Tetris is no stranger to developer and contract issues. After all, it is famously known for the rights fiasco in the late ’80s. Nintendo was awarded the ability to release official Tetris games on the NES and Game Boy, leaving SEGA and Tengen’s versions in the dust. This wouldn’t be the only time Nintendo got to work with the incredibly popular puzzler, either. Some Tetris games found themselves at home on Nintendo plaforms, and eventually, Nintendo themselves got to develop one of their own for the DS.

Tetris DS is my personal favorite in the series. The reason why that is can be pretty obvious: It’s a massive love-letter to classic Nintendo gaming while also being a superbly executed game of Tetris! The selection of modes are easily some of the freshest the series has to offer, and the online play (back when it was usable, anyway) was as intense as it was fun to experience. The game would go on to be acclaimed by critics and sell over two million copies before Nintendo’s license for the series expired.

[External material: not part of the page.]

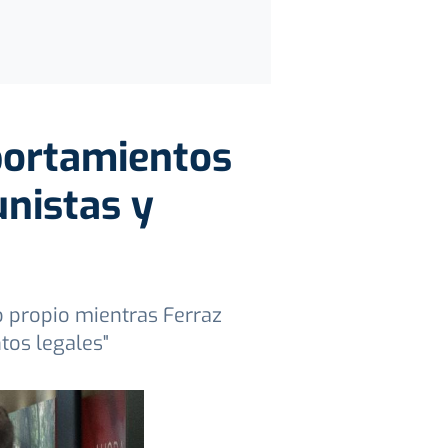
portamientos
unistas y
o propio mientras Ferraz
tos legales"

Little would anyone know that there was actually another Tetris DS being made long before Nintendo got the opportunity, though. Enter THQ, who secured rights to the series in the early 2000s. With it, they published Tetris Worlds for the Game Boy Advance, Xbox, Playstation 2, PC, and Gamecube. With the rights still at hand, they got development team TOSE — who some may know for The Legendary Starfy, among other things — to work on a new version of Tetris for the DS.

It never came out.

Somewhere down the road, THQ and The Tetris Company raised their eyebrows at each other and the former wasn’t having any of that. THQ’s 2005 financial report had this to say about the issue:

On April 14, 2005, THQ filed a complaint against The Tetris Company, LLC (“Tetris”) in the Superior Court of California, County of Los Angeles. The complaint alleges that Tetris breached its license agreement and certain oral agreements with THQ, which prevented THQ from releasing a Tetris product for the Nintendo DS system as planned in March 2005. Additionally, Tetris has indicated that it believes the term of THQ’s license agreement with Tetris may have expired on March 24, 2005, despite THQ’s compliance with the requirements for renewal pursuant to the terms of the license. Our complaint seeks monetary damages and injunctive relief against Tetris, as well as a judicial declaration that the term of THQ’s license agreement with Tetris extends to March 24, 2007.

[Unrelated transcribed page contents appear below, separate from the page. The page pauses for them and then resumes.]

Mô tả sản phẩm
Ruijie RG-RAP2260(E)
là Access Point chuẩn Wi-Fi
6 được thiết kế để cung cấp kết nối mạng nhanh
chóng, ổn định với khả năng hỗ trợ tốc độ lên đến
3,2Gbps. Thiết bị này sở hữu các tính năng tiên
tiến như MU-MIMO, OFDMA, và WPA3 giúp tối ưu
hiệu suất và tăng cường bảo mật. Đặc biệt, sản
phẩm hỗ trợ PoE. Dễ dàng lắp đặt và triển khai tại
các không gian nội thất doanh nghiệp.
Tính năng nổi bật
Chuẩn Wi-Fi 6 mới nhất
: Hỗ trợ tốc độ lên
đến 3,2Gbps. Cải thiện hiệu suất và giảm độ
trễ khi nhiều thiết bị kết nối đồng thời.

So yeah, THQ’s/TOSE’s Tetris DS was canned pretty early on. For well over a decade, it wasn’t ever heard of again. That is, until last year when someone from The Cutting Room Floor got a hold of a prototype of the game. The build is dated December 2004, months before the game would have been released (and over a year before Nintendo would release their version).

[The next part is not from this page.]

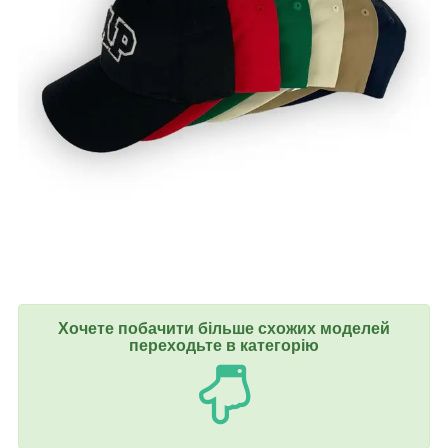
Хочете побачити більше схожих моделей
переходьте в категорію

It’s almost full-featured, actually. There is a variety of game modes that have already been implemented into the build, and a few of them even take on concepts that modes from other Tetris games hadn’t done before. I recommend reading through TCRF’s documentation on the build to see all the details of its content. It’s a very interesting read, and it explains everything the build and the game’s own press releases have to offer.

It’s otherwise the usual Tetris you know and love — just with some lack of polish, what with this being a prototype and all. Even if it did see the light of day, however, I probably still would’ve preferred Nintendo taking the reigns. It just doesn’t feel the same without the homages to Nintendo’s NES classics. I’m also not a fan of the small size of the playing field, and how the bottom screen just occupies a way-too-close zoom-in on it. There definitely was potential, but at the same time, it also appears to be somewhat misguided.

Eventually, THQ got to publish Tetris Evolution on the Xbox 360. It’s likely they did indeed get that contract extension they were looking for. As for Tetris DS, it was never to be seen again…until it was dug up and analyzed, anyway.